It’s been years since I’ve written about Maternal Guilt (Productive Day Guilt, Maternal Revenge Phenomena™, Not A Dinner Planner) yet this morning as I stood in my child-less kitchen and scooped fruit into my gut-healthy greek yogurt, I felt it. I felt the guilt of favoring one kid over the other leaching out of every barely caffeinated pore of my mascara smeared cheeks.
Not the, PackingLunchesAndWorriedOneKidGotABiggerCookieThanTheOtherGuilt of a decade ago. No, now as I broke apart and handed out clumps of frozen rasberries, I actually worried one dog was getting a bigger bite than the other. So naturally I broke apart more raspberry clumps and doled them out until I was sure each dog got the same total amount. Like our children when they were teens, my two Miniature Dachshunds beg for food and eat until I’m sure they’ll explode–except Nugget and Olive are far less picky than the children ever were. Lettuce without dressing! Frozen fruit! Rabbit poop!
Will the Maternal Guilt never end? I feel it every (human child) birthday (Uh, what did I spend on the other kid last month?). Every Christmas (Are their piles the same size?). Every student loan payment (They’ll pick out my nursing home.). Are we treating them equally as young adults? Are they each, as unique individuals, getting what they need on equal levels? If one kid has been driving the extra family car for the past three years then we owe the other kid an equivalent amount of cash towards the purchase of their first car, right? If I send a care package to one I better send one of equal value and thrill to the other, right?

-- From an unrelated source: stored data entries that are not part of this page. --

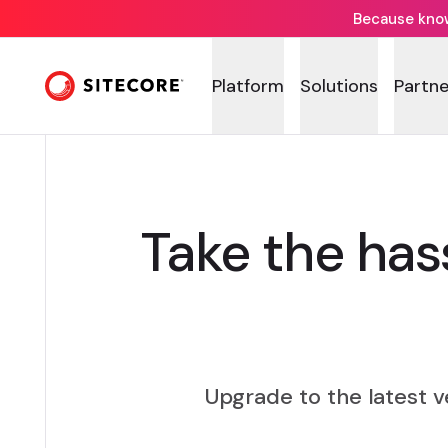
Because knowi
Platform
Solutions
Partne
Take the has
Upgrade to the latest 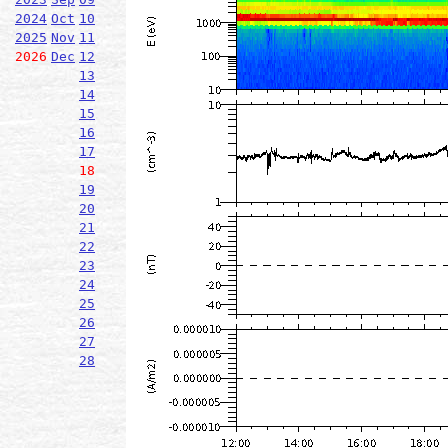
2024
Oct
10
2025
Nov
11
2026
Dec
12
13
14
15
16
17
18
19
20
21
22
23
24
25
26
27
28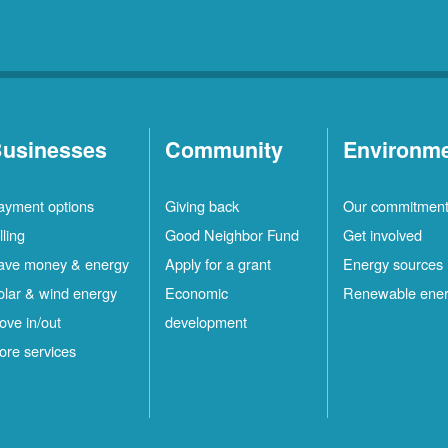
usinesses
Community
Environm
ayment options
Giving back
Our commitmen
lling
Good Neighbor Fund
Get involved
ave money & energy
Apply for a grant
Energy sources
olar & wind energy
Economic
Renewable ene
ove in/out
development
ore services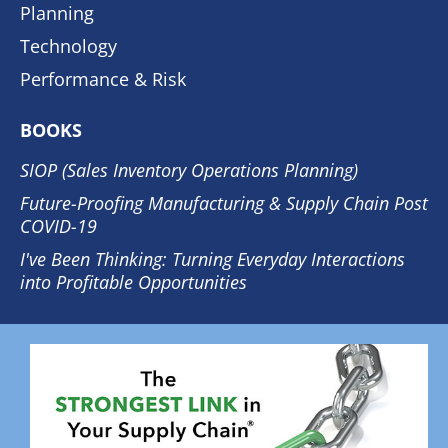
Planning
Technology
Performance & Risk
BOOKS
SIOP (Sales Inventory Operations Planning)
Future-Proofing Manufacturing & Supply Chain Post
COVID-19
I've Been Thinking: Turning Everyday Interactions
into Profitable Opportunities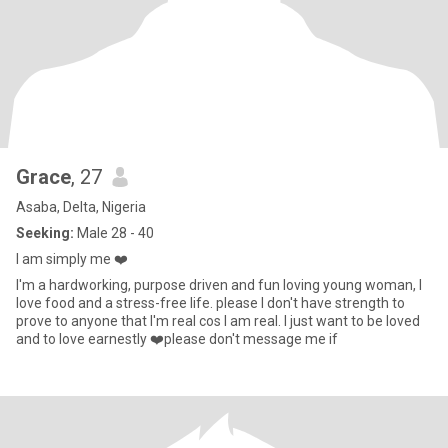
Grace
, 27
Asaba, Delta, Nigeria
Seeking:
Male 28 - 40
I am simply me ❤️
I'm a hardworking, purpose driven and fun loving young woman, I
love food and a stress-free life. please I don't have strength to
prove to anyone that I'm real cos I am real. I just want to be loved
and to love earnestly ❤️please don't message me if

I remember the day when the concept of not treating my kids equally was “introduced”(announced) to me and sadly, it has irrevocably seared my conscience, gut and maternal guilt receptors. It shouldn’t have–because Scott and I defended the accusation (ahem, “observation”) lobbed against us as the responsible parents and logical adults we believed ourselves to be (Um, yes. Yes we do “expect more” from our five year old child than the two year old. He’s physically and intellectually capable of more.) Yet here I am, twenty two years later, making damn sure I’m not “playing favorites” or “being harder on” one dog over the other.
Is Maternal Guilt truly Eternal? And if not, what will it take to obliterate it for good?